Yes, we’ll scan for range-like strings when processing the page field.

I suggest someone write the spec language that explains how one
determines “range-like string”, perhaps even include a regular
expression.

A couple of further items to confirm on this:

(a) I would like to assume that page numbers in the page field will
always be fully expanded in the data. This will allow stricter
validation, so that things like 23-4 (where the reference is to a
single page or location identified by the string “23-4”) can pass
through unmolested. Is this acceptable?

To me, yes.

(b) I am inclined to assume that page numbers with arbitrary prefixes
(like N315-N333) should always be printed fully expanded. It seems to
me that collapsing page numbers that have extra clutter in them might
be confusing or even misleading. Is that a safe assumption?

I think it is.

Going back my point above, we should probably formalize this in the
language of the spec.

Bruce

Update on this …

Me neither! It looks more like a string operation, though. The
attached code (doubles the number of code lines, but) does the right
thing by CMS.

I simplified Frank’s code to this:

if algorithm == 'chicago':
    if begin > 100 and mod(begin, 100) and idiv(begin, 100) == idiv(end, 10$
        return(str(begin) + '–' + str(mod(end, 100)))
    elif begin >= 10000:
        return(str(begin) + '–' + str(mod(end, 1000)))
    else:
        return(str(begin) + '–' + str(end))

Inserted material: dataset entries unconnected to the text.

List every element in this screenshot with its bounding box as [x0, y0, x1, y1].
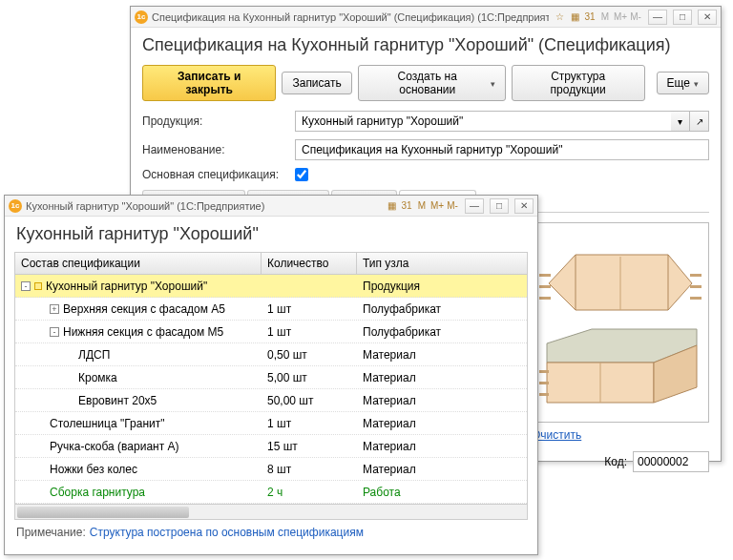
main-titlebar: 1c Спецификация на Кухонный гарнитур "Хо…	[131, 7, 721, 28]
row-type: Материал	[357, 440, 527, 453]
collapse-icon[interactable]: -	[50, 327, 59, 337]
svg-rect-16	[539, 393, 549, 396]
save-button[interactable]: Записать	[282, 72, 351, 94]
chevron-down-icon	[694, 76, 699, 90]
row-type: Материал	[357, 417, 527, 430]
sub-titlebar: 1c Кухонный гарнитур "Хороший" (1С:Предп…	[5, 196, 537, 217]
sub-page-title: Кухонный гарнитур "Хороший"	[5, 217, 537, 252]
sub-title-text: Кухонный гарнитур "Хороший" (1С:Предприя…	[26, 200, 381, 212]
product-label: Продукция:	[142, 114, 285, 128]
row-qty: 1 шт	[262, 325, 357, 339]
spec-grid: Состав спецификации Количество Тип узла …	[14, 252, 528, 520]
row-type: Полуфабрикат	[357, 302, 527, 316]
row-type: Полуфабрикат	[357, 325, 527, 339]
chevron-down-icon	[491, 76, 495, 90]
table-row[interactable]: Евровинт 20x550,00 штМатериал	[15, 389, 527, 412]
horizontal-scrollbar[interactable]	[15, 504, 527, 519]
svg-rect-15	[539, 382, 549, 384]
svg-rect-4	[539, 274, 551, 277]
row-type: Материал	[357, 348, 527, 362]
svg-rect-14	[539, 370, 549, 373]
maximize-button[interactable]: □	[673, 10, 692, 25]
row-qty: 1 шт	[262, 417, 357, 430]
table-row[interactable]: ЛДСП0,50 штМатериал	[15, 343, 527, 366]
preview-image	[532, 222, 709, 423]
row-type: Материал	[357, 394, 527, 407]
col-spec[interactable]: Состав спецификации	[15, 253, 262, 274]
row-type: Материал	[357, 463, 527, 476]
code-label: Код:	[604, 455, 627, 468]
calendar-icon[interactable]: 31	[583, 10, 597, 24]
grid-icon[interactable]: ▦	[385, 199, 398, 213]
col-qty[interactable]: Количество	[262, 253, 357, 274]
row-name: Кромка	[78, 371, 117, 384]
row-name: Верхняя секция с фасадом А5	[63, 302, 225, 316]
row-qty: 5,00 шт	[262, 371, 357, 384]
row-qty: 50,00 шт	[262, 394, 357, 407]
more-button[interactable]: Еще	[657, 72, 709, 94]
name-label: Наименование:	[142, 143, 285, 156]
app-icon: 1c	[135, 10, 148, 24]
close-button[interactable]: ✕	[514, 198, 534, 214]
mminus-icon[interactable]: M-	[629, 10, 642, 24]
row-type: Материал	[357, 371, 527, 384]
mplus-icon[interactable]: M+	[614, 10, 627, 24]
product-dropdown-button[interactable]: ▾	[671, 111, 690, 132]
product-field[interactable]	[295, 111, 671, 132]
row-name: Нижняя секция с фасадом М5	[63, 325, 223, 339]
row-name: Кухонный гарнитур "Хороший"	[46, 280, 207, 293]
close-button[interactable]: ✕	[698, 10, 717, 25]
maximize-button[interactable]: □	[490, 198, 509, 214]
mminus-icon[interactable]: M-	[446, 199, 459, 213]
table-row[interactable]: Ручка-скоба (вариант А)15 штМатериал	[15, 435, 527, 458]
row-name: Евровинт 20x5	[78, 394, 157, 407]
minimize-button[interactable]: —	[648, 10, 667, 25]
row-qty: 2 ч	[262, 486, 357, 499]
default-spec-checkbox[interactable]	[295, 168, 308, 181]
table-row[interactable]: -Кухонный гарнитур "Хороший"Продукция	[15, 275, 527, 298]
collapse-icon[interactable]: -	[21, 281, 31, 291]
row-qty: 15 шт	[262, 440, 357, 453]
main-toolbar: Записать и закрыть Записать Создать на о…	[142, 65, 709, 101]
default-spec-label: Основная спецификация:	[142, 168, 285, 181]
m-icon[interactable]: M	[415, 199, 429, 213]
col-type[interactable]: Тип узла	[357, 253, 527, 274]
minimize-button[interactable]: —	[465, 198, 484, 214]
node-icon	[34, 282, 42, 290]
m-icon[interactable]: M	[598, 10, 612, 24]
row-qty: 0,50 шт	[262, 348, 357, 362]
expand-icon[interactable]: +	[50, 304, 59, 314]
row-type: Работа	[357, 486, 527, 499]
svg-rect-8	[690, 285, 702, 288]
footer-label: Примечание:	[16, 526, 86, 539]
star-icon[interactable]: ☆	[553, 10, 566, 24]
row-name: Сборка гарнитура	[50, 486, 145, 499]
create-from-button[interactable]: Создать на основании	[358, 65, 506, 101]
row-type: Продукция	[357, 280, 527, 293]
table-row[interactable]: -Нижняя секция с фасадом М51 штПолуфабри…	[15, 321, 527, 343]
save-close-button[interactable]: Записать и закрыть	[142, 65, 276, 101]
calendar-icon[interactable]: 31	[400, 199, 413, 213]
table-row[interactable]: Кромка5,00 штМатериал	[15, 366, 527, 389]
code-field[interactable]	[633, 451, 709, 472]
name-field[interactable]	[295, 139, 709, 160]
app-icon: 1c	[9, 199, 22, 213]
structure-button[interactable]: Структура продукции	[512, 65, 645, 101]
product-open-button[interactable]: ↗	[690, 111, 709, 132]
clear-link[interactable]: Очистить	[532, 428, 581, 442]
row-name: Ножки без колес	[50, 463, 137, 476]
main-title-text: Спецификация на Кухонный гарнитур "Хорош…	[152, 11, 549, 23]
mplus-icon[interactable]: M+	[430, 199, 444, 213]
row-name: Столешница "Гранит"	[50, 417, 164, 430]
cabinet-lower-icon	[539, 324, 702, 410]
table-row[interactable]: Ножки без колес8 штМатериал	[15, 458, 527, 481]
svg-rect-5	[539, 285, 551, 288]
table-row[interactable]: +Верхняя секция с фасадом А51 штПолуфабр…	[15, 298, 527, 321]
table-row[interactable]: Столешница "Гранит"1 штМатериал	[15, 412, 527, 435]
footer-link[interactable]: Структура построена по основным специфик…	[90, 526, 364, 539]
grid-icon[interactable]: ▦	[568, 10, 581, 24]
table-row[interactable]: Сборка гарнитура2 чРабота	[15, 481, 527, 504]
row-name: ЛДСП	[78, 348, 110, 362]
svg-rect-7	[690, 274, 702, 277]
svg-rect-9	[690, 297, 702, 300]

The elif statement replaces a number of lines of other code, and the tests pass.

Bruce

Oops …On Wed, Sep 30, 2009 at 11:29 AM, Bruce D’Arcus <@Bruce_D_Arcus1> wrote:

   if begin > 100 and mod(begin, 100) and idiv(begin, 100) == idiv(end, 10$

if begin > 100 and mod(begin, 100) and idiv(begin, 100) == idiv(end, 100):

Bruce

Update on this …

Me neither! It looks more like a string operation, though. The
attached code (doubles the number of code lines, but) does the right
thing by CMS.

I simplified Frank’s code to this:

if algorithm == ‘chicago’:
if begin > 100 and mod(begin, 100) and idiv(begin, 100) == idiv(end, 10$
return(str(begin) + ‘–’ + str(mod(end, 100)))
elif begin >= 10000:
return(str(begin) + ‘–’ + str(mod(end, 1000)))
else:
return(str(begin) + ‘–’ + str(end))

The elif statement replaces a number of lines of other code, and the tests pass.

Great stuff! I’ve applied this to citeproc-js, and it does indeed
perform perfectly. The replaced code can’t be deleted completely
because it’s shared with “minimal”, but it’s good to have the code for
chicago self-contained.